African Americans in the U.S. Society

America has a history problem, especially when dealing with African Americans and slavery. It starts with the myth of Africa being filled with primitive tribes. African slaves came from farming villages, that had their own societies. They were used to farm work. Captured, chained, put on crowded slave ships, they made the voyage across the Atlantic. They were put on auction blocks and sold to their future masters. Separated from their culture, language, support system, and everyone they knew and loved, they were marched to forced labor and torture camps we have euphemistically called “plantations.” There, they were forced to work for the profit of their masters. They were ruled by shackles, whipping, rape, and lynching, while their white owners lived high class “cultured” lives. The money they made from producing cotton and sugar fueled the industrialization of the Northern states.

 

European immigrants had genealogical backgrounds and Old-World ties. They were able to interact with others of their ethnic groups. Around Marathon City, where I grew up, there were German, Polish, and Irish Catholic Churches. German Lutherans had their churches. My mother’s parents immigrated to the U.S. from Norway as teenagers. My wife and I eventually joined a former Norwegian Lutheran Church in Wausau. African slaves did not have the support of their ethnic groups and religion. They had been torn away from their identities and mixed together with people from different areas of Africa. Families were routinely split apart and sold to labor camps throughout the South. Most feared were the deadly sugar labor camps in Mississippi and Louisiana.
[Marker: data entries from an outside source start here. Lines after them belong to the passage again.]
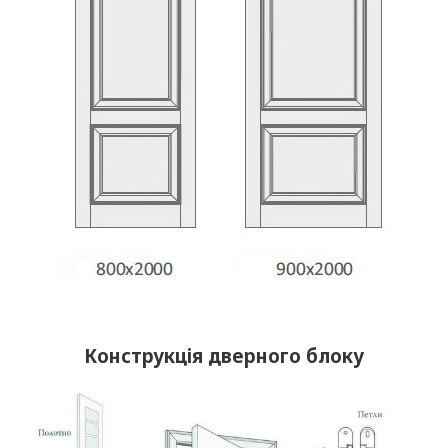
Конструкція дверного блоку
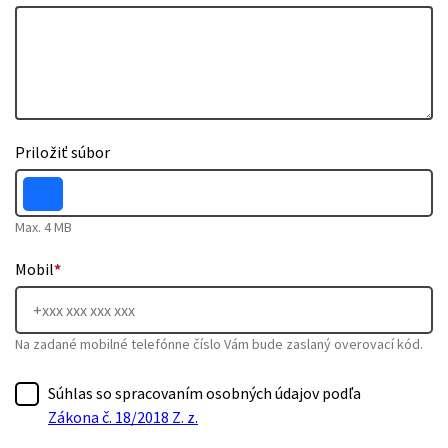
Priložiť súbor
Max. 4 MB
Mobil
*
Na zadané mobilné telefónne číslo Vám bude zaslaný overovací kód.
Súhlas so spracovaním osobných údajov podľa
Zákona č. 18/2018 Z. z.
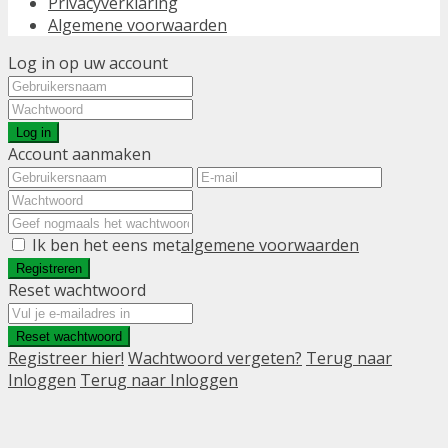
Privacyverklaring
Algemene voorwaarden
Log in op uw account
Log in
Account aanmaken
Ik ben het eens met
algemene voorwaarden
Registreren
Reset wachtwoord
Reset wachtwoord
Registreer hier!
Wachtwoord vergeten?
Terug naar
Inloggen
Terug naar Inloggen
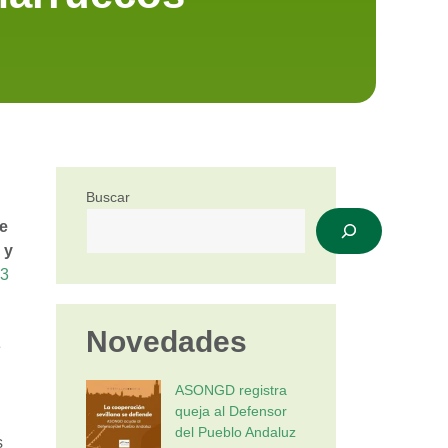
Buscar
e
 y
23
Novedades
e
ASONGD registra
queja al Defensor
del Pueblo Andaluz
s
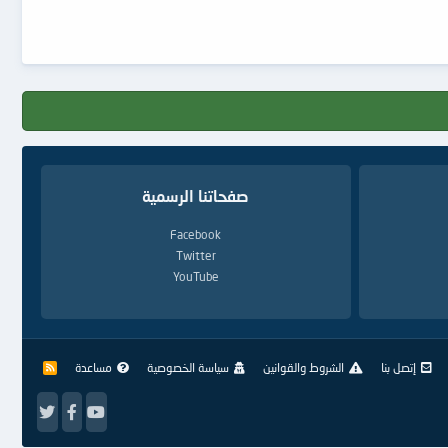
صفحاتنا الرسمية
Facebook
Twitter
YouTube
إتصل بنا
الشروط والقوانين
سياسة الخصوصية
مساعدة
R
S
S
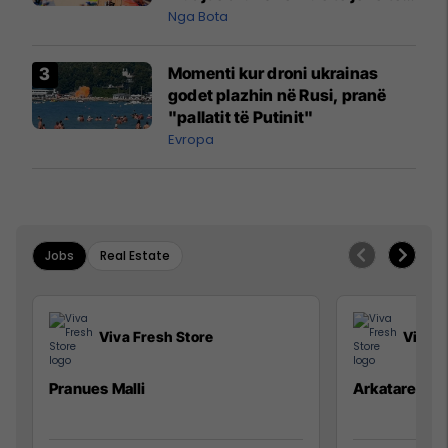
pazakontë
Nga Bota
Momenti kur droni ukrainas
godet plazhin në Rusi, pranë
"pallatit të Putinit"
Evropa
Jobs
Real Estate
Viva Fresh Store
Viva F
Pranues Malli
Arkatare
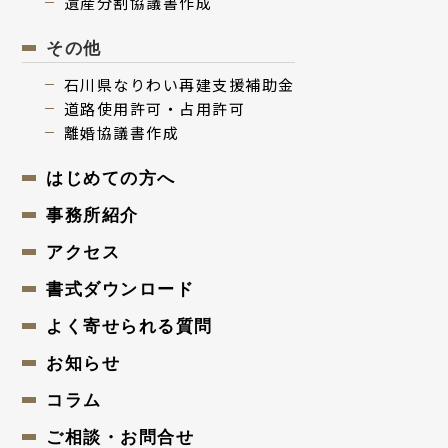
遺産分割協議書作成
その他
⽯川県なりわい再建⽀援補助⾦
道路使用許可・占用許可
離婚協議書作成
はじめての⽅へ
事務所紹介
アクセス
書式ダウンロード
よく寄せられる質問
お知らせ
コラム
ご相談・お問合せ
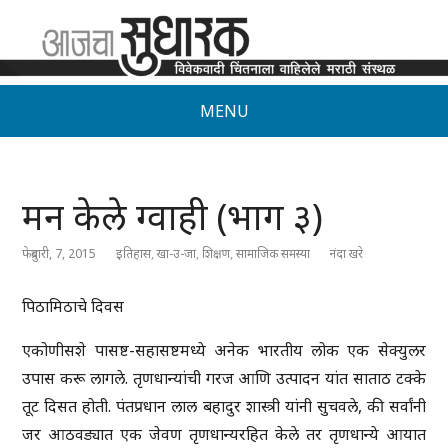
MENU
मन केले ग्वाही (भाग ३)
फेब्रुवारी, 7, 2015
इतिहास
,
खा-उ-जा
,
शिक्षण
,
सामाजिक समस्या
नंदा खरे
पिठामिठाचे दिवस
एकोणीसशे पासष्ट-सहासष्टमध्ये अनेक भारतीय लोक एक सेक्युलर
उपास करू लागले. तृणधान्यांची गरज आणि उत्पादन यांत साताठ टक्के
तूट दिसत होती. पंतप्रधान लाल बहादुर शास्त्री यांनी सुचवले, की सर्वांनी
जर आठवड्यात एक जेवण तृणधान्यरहित केले तर तृणधान्ये आयात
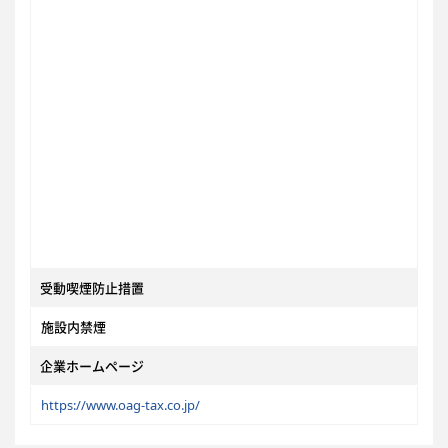
受動喫煙防止措置
施設内禁煙
企業ホームページ
https://www.oag-tax.co.jp/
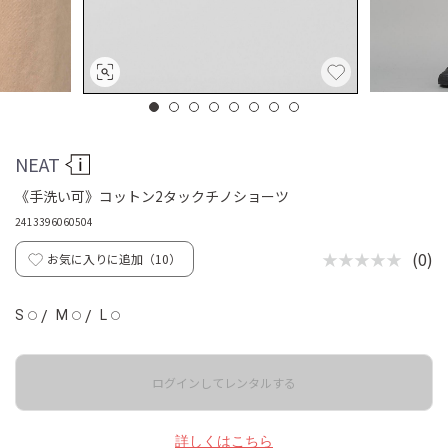
NEAT
《手洗い可》コットン2タックチノショーツ
2413396060504
★★★★★
(0)
お気に入りに追加（
10
）
S
/
M
/
L
◯
◯
◯
ログインしてレンタルする
詳しくはこちら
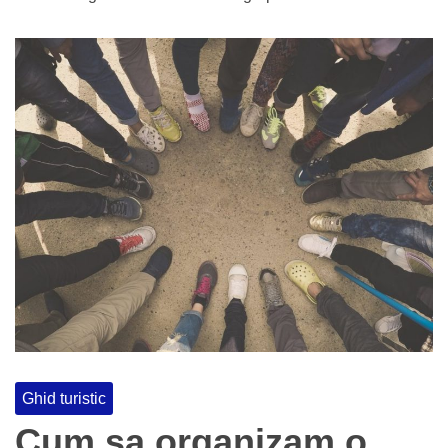
Ghid turistic
Cum sa organizam o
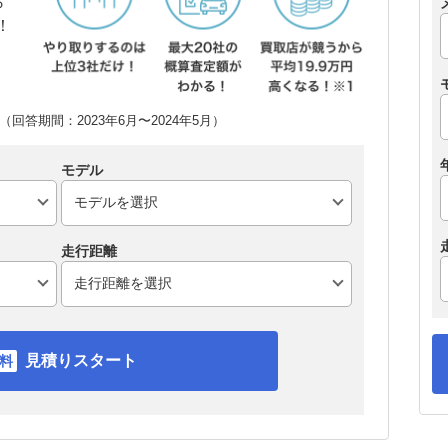
ら
！
回答期間：2023年6月〜2024年5月）
モデル
走行距離
見積りスタート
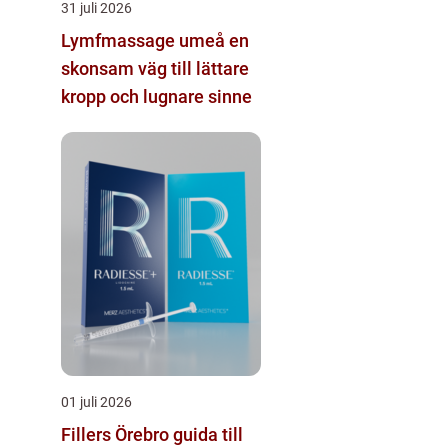
31 juli 2026
Lymfmassage umeå en
skonsam väg till lättare
kropp och lugnare sinne
01 juli 2026
Fillers Örebro guida till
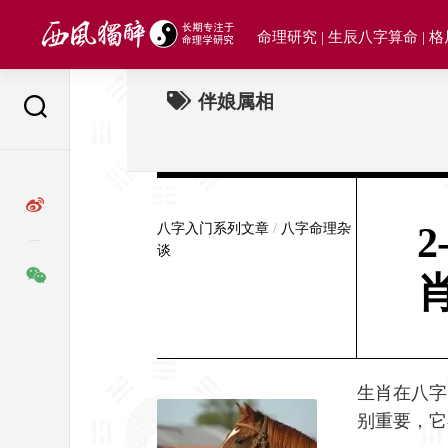
Skip
to
命理研究 | 生辰八字算命 | 
content
伴娘属相
八字入门系列文章
/
八字命理杂
谈
生肖在八字
别重要，它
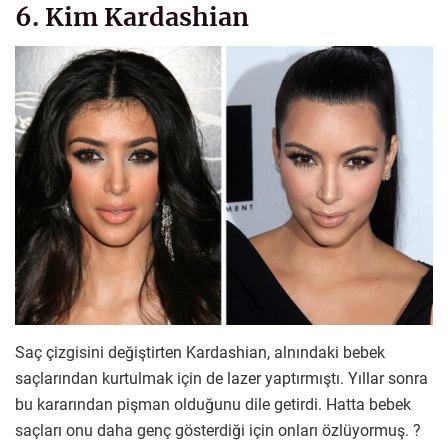
6. Kim Kardashian
Saç çizgisini değiştirten Kardashian, alnındaki bebek
saçlarından kurtulmak için de lazer yaptırmıştı. Yıllar sonra
bu kararından pişman olduğunu dile getirdi. Hatta bebek
saçları onu daha genç gösterdiği için onları özlüyormuş. ?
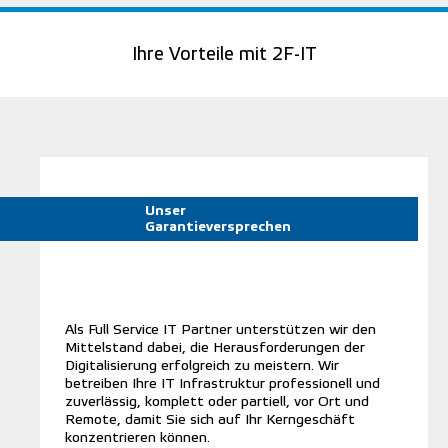
Ihre Vorteile mit 2F-IT
Unser
Garantieversprechen
Als Full Service IT Partner unterstützen wir den
Mittelstand dabei, die Herausforderungen der
Digitalisierung erfolgreich zu meistern. Wir
betreiben Ihre IT Infrastruktur professionell und
zuverlässig, komplett oder partiell, vor Ort und
Remote, damit Sie sich auf Ihr Kerngeschäft
konzentrieren können.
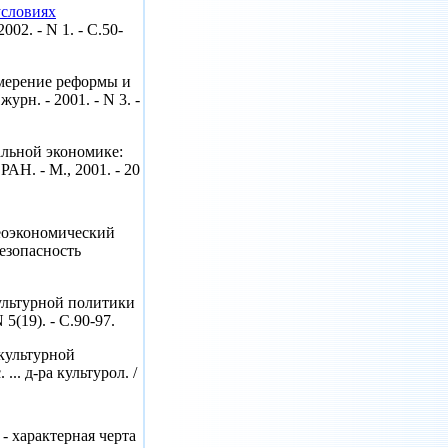
условиях
 2002. - N 1. - С.50-
змерение реформы и
урн. - 2001. - N 3. -
альной экономике:
РАН. - М., 2001. - 20
еоэкономический
Безопасность
ультурной политики
 5(19). - С.90-97.
 культурной
.. д-ра культурол. /
- характерная черта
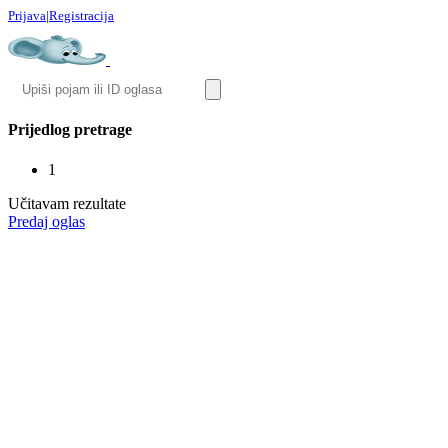
Prijava
|
Registracija
Prijedlog pretrage
1
Učitavam rezultate
Predaj oglas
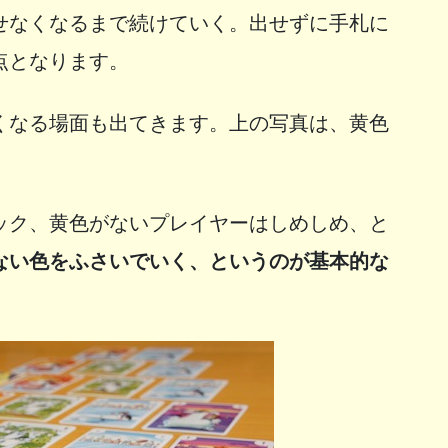
せなくなるまで続けていく。出せずに手札に
点となります。
くなる場面も出てきます。上の写真は、黄色
ック、黄色がないプレイヤーはしめしめ、と
ない色をふさいでいく、というのが基本的な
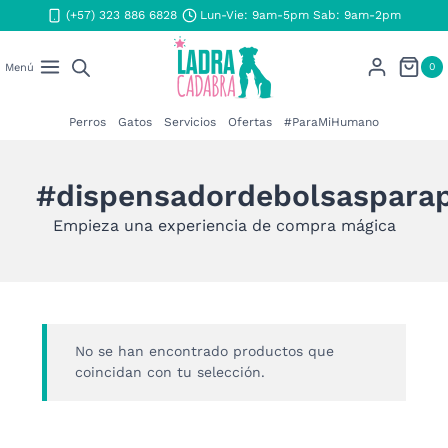
Saltar
(+57) 323 886 6828
Lun-Vie: 9am-5pm Sab: 9am-2pm
al
contenido
0
Menú
Perros
Gatos
Servicios
Ofertas
#ParaMiHumano
#dispensadordebolsaspara
Empieza una experiencia de compra mágica
No se han encontrado productos que
coincidan con tu selección.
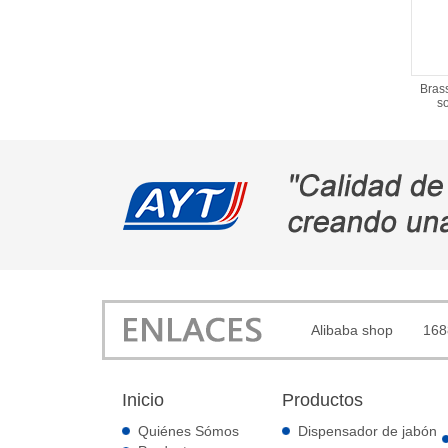
Brass
s
Alibaba shop
168
Inicio
Productos
Quiénes Sómos
Dispensador de jabón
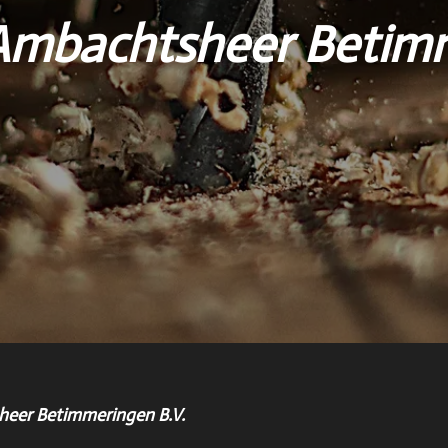
Ambachtsheer Betimm
eer Betimmeringen B.V.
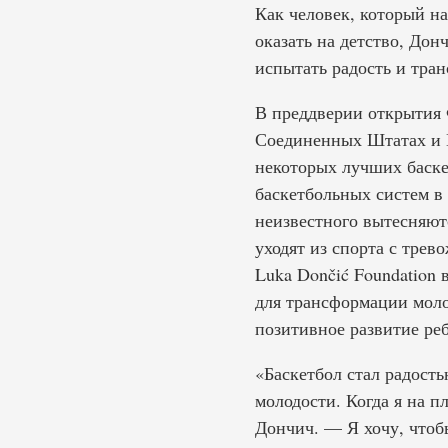
Как человек, который н
оказать на детство, До
испытать радость и тра
В преддверии открытия 
Соединенных Штатах и Е
некоторых лучших баске
баскетбольных систем в 
неизвестного вытесняют
уходят из спорта с трев
Luka Dončić Foundation
для трансформации моло
позитивное развитие реб
«Баскетбол стал радость
молодости. Когда я на п
Дончич. — Я хочу, чтоб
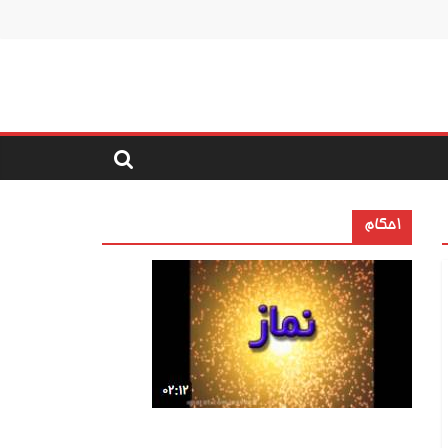
احکام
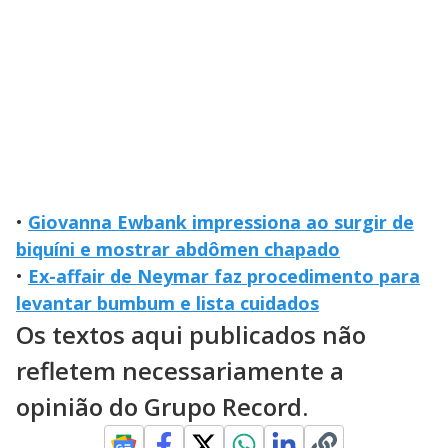
•
Giovanna Ewbank impressiona ao surgir de
biquíni e mostrar abdômen chapado
•
Ex-affair de Neymar faz procedimento para
levantar bumbum e lista cuidados
Os textos aqui publicados não
refletem necessariamente a
opinião do Grupo Record.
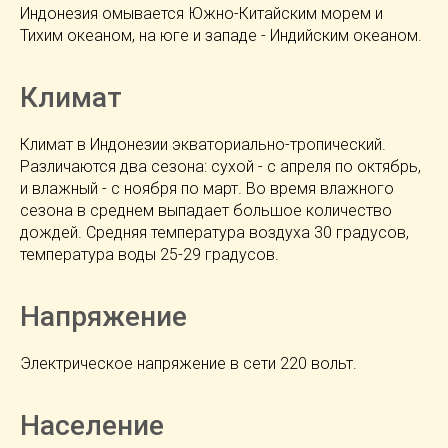
Индонезия омывается Южно-Китайским морем и
Тихим океаном, на юге и западе - Индийским океаном.
Климат
Климат в Индонезии экваториально-тропический.
Различаются два сезона: сухой - с апреля по октябрь,
и влажный - с ноября по март. Во время влажного
сезона в среднем выпадает большое количество
дождей. Средняя температура воздуха 30 градусов,
температура воды 25-29 градусов.
Напряжение
Электрическое напряжение в сети 220 вольт.
Население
Not only were the cultural identities of the African slaves disintegrated, but their families were split up and sold for profit.

 

After emancipation was declared during the Civil War it appeared as if Africans would find a role as citizens in the U.S. Reconstruction, however, under President Lincoln’s successor, Andrew Johnson, allowed Southern whites to romanticize their “Lost Cause” of racial superiority. They enacted Jim Crow legislation, which allowed the re-enslavement of the former slaves by political and economic laws that legislated a severe segregated and unequal, society. With the Civil Rights legislation of the 1960s promising a reinvigorated emancipation of the African Americans in U.S. society, the backlash of the the “Lost Cause” white supremacists has intensified. Our treatment of our African American population still has a long way to go to achieve equal opportunities in the U.S. economy, politics, and social acceptance.

 

White Christian nationalists are propagandizing to fear the “other” in our society. People I ask way overestimate the percentage of African-Americans in the U.S. population. According to a Gallop poll 56% of Americans think the African-Americans represent 30% or more of the population, rather than the actual 13.6%. White supremacists find it politically advantageous to push exaggerated numbers. The African-American percentage of the U.S. population is rather stable. People who identified as white alone in 2020 comprised 61.6%, but if added to those who identified ed as white in combination with another race group, their percentage was 71% of the total population. The largest increase in U.S. percentage were those who claimed mixed race moving from 2.9% of the population to 10.2%. Any analysis of these census figures belies the fear propaganda of minorities taking over and being vindictive toward whites in our society.

 

We can take pride in that our society has been moving in the direction of a diverse society that treats its citizens on the content of character and ability rather than a superficial glance at the color of their skin.